Una tarde, mientras mojaban los pies con el ánimo de no curarse jamás la tos que compartían, Daniel le pidió que le rascara la nuca.

– ¿Cuánto tiempo?

– Hasta que yo te diga.

– No -dijo Emilia-. Te rasco toda la espalda, pero cuento hasta sesenta y luego tú me rascas a mí.

A Daniel le había parecido justa la idea, y de aquella conversación se derivó un acuerdo.

El último domingo de aquel febrero, cada uno de los juegos tuvo el cuidado de un rito. El cambio de piedras duró menos tiempo que otras veces, porque Emilia no tuvo que exhibir una por una todas las ganancias de su colección para ver si con alguna convencía a Daniel de que le cambiara una piedra negra, brillante y tersa como la seda, a la que él llamaba su amuleto y que llevaba consigo a todas partes. La ponía bajo su almohada antes de dormirse y era lo primero que tocaba al despertar. La habían encontrado juntos una seca mañana de invierno en que Milagros los llevó a caminar junto a las aguas del río Atoyac. Emilia la había visto brillar entre las otras y había perdido el tiempo en señalarla mientras Daniel seguía su dedo con los ojos y se agachaba para ganársela.

– ¡Es mía! -gritaron los dos al mismo tiempo, pero estaba en la mano de Daniel y ahí se quedó por varios meses de intercambios durante los cuales Emilia pasó de la condescendencia al chantaje sin lograr jamás nada.

– Abre la mano -dijo Daniel al empezar el intercambio de aquel domingo.

Emilia extendió su mano y sintió caer la piedra en el cuenco de su palma. El amuleto de Daniel brilló un segundo bajo el sol que palidecía.

– ¿Estás seguro? -preguntó Emilia como si apretara un brillante entre sus dedos.

– Vamos al estanque -le contestó Daniel, al que desde niño le costaba trabajo exhibir su generosidad.

Metieron los pies al agua helada. Empezaron a moverlos asustando a los peces de la orilla.

– ¿Te rasco la espalda? -preguntó Emilia.

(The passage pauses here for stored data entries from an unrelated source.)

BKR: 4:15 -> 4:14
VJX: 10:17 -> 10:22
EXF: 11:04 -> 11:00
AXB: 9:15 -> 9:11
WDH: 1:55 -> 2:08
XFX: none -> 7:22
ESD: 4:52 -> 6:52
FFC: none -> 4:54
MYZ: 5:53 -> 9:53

– Hasta sesenta -le contestó Daniel.

Emilia empezó a recorrerle la espalda con sus dedos delgados, mientras contaba despacio como ninguna otra vez. Iba en el veinte cuando Daniel cruzó su brazo con el de ella y se puso a peregrinarle la espalda sin contar. Emilia se detuvo en el veintitrés y tampoco habló más. Estuvieron así un rato, sin aquietar los pies hasta que Emilia dejó caer su mano y se atrevió a decir:

– No quiero que te vayas.

– ¿Y eso qué?

– Te prometo cuidar tu piedra.

– Ya es tuya -le contestó Daniel. -¿Allá te vas a buscar otra?

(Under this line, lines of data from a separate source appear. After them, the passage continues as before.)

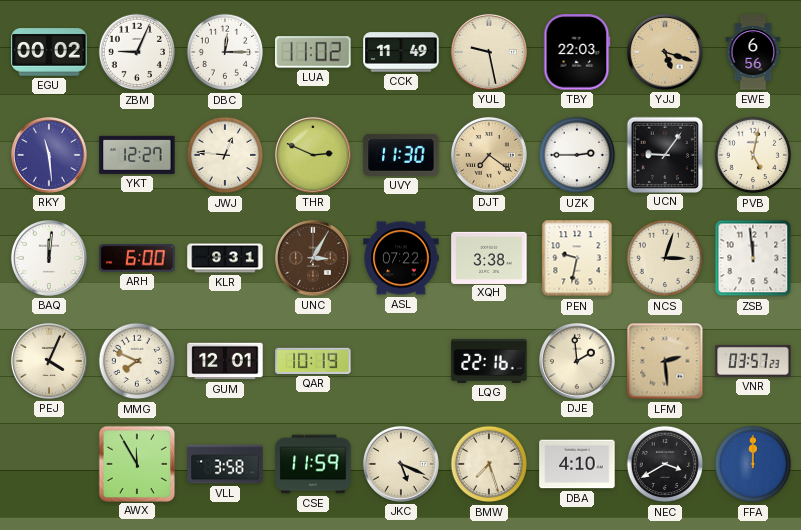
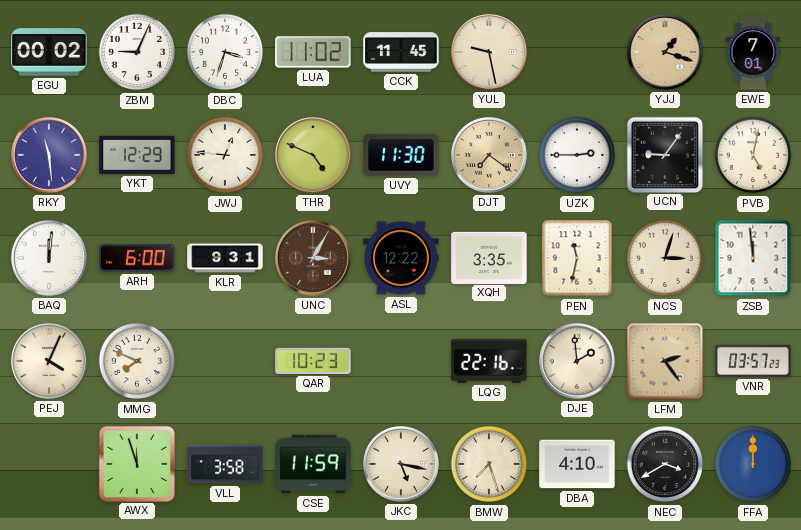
DBC: 12:15 -> 3:33
CCK: 11:49 -> 11:45
TBY: 22:03 -> none
YJJ: 5:18 -> 1:18
EWE: 6:56 -> 7:01
YKT: 12:27 -> 12:29
THR: 2:49 -> 4:49
ASL: 07:22 -> 12:22
XQH: 3:38 -> 3:35
PEN: 9:32 -> 11:32
GUM: 12:01 -> none
QAR: 10:19 -> 10:23
LFM: 2:29 -> 2:24
AWX: 11:55 -> 11:57
JKC: 5:19 -> 5:17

– No. Allá no hay piedras -dijo Daniel sacando los pies del agua.

– ¿Y niñas?

– Tampoco -dijo Daniel.

Caminaron rumbo a la casa con los zapatos en la mano y la tos de febrero en la garganta. Milagros Veytia había salido a encontrarlos y fingió un disgusto.

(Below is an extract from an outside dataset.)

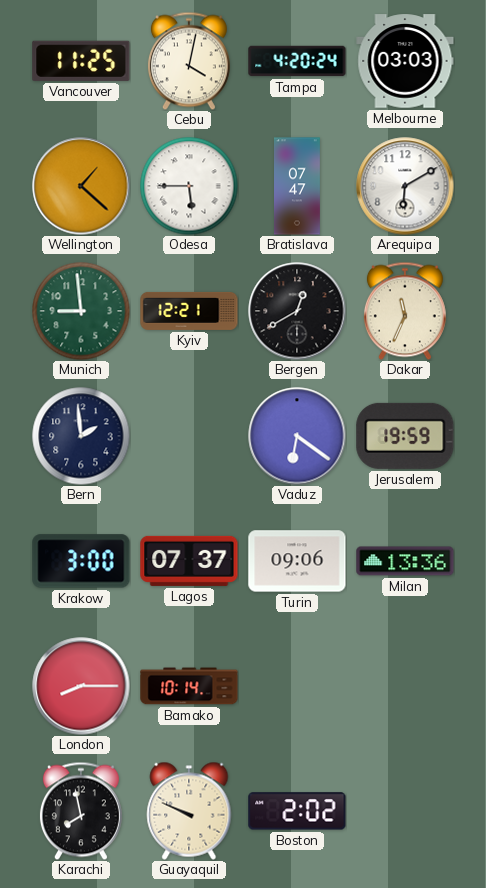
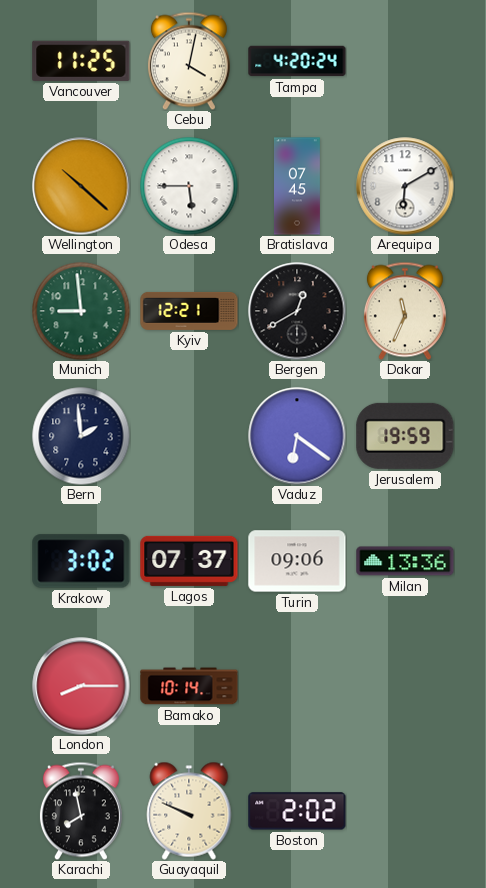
Melbourne: 03:03 -> none
Wellington: 1:22 -> 10:22
Bratislava: 07:47 -> 07:45
Krakow: 3:00 -> 3:02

– Par de escuincles locos: ¿qué hacían con los pies en el agua? -dijo al encontrarlos.

– Despedirnos -contestó Emilia, que aprendió de su madre a contar sin recato las tribulaciones de su corazón.

Milagros los llevó a una recámara, les frotó los pies con alcohol, les preparó una infusión de yerbas olorosas y les contó uno de sus cuentos aventureros y heroicos. Cuando Josefa entró al cuarto para recuperar a su hija, encontró a Milagros presa de una extraña sonrisa, sentada al borde de una cama en la que dormían dos niños exhaustos.

– Te ayudo a cargarla -le dijo Milagros al verla mover despacio el cuerpo de Emilia.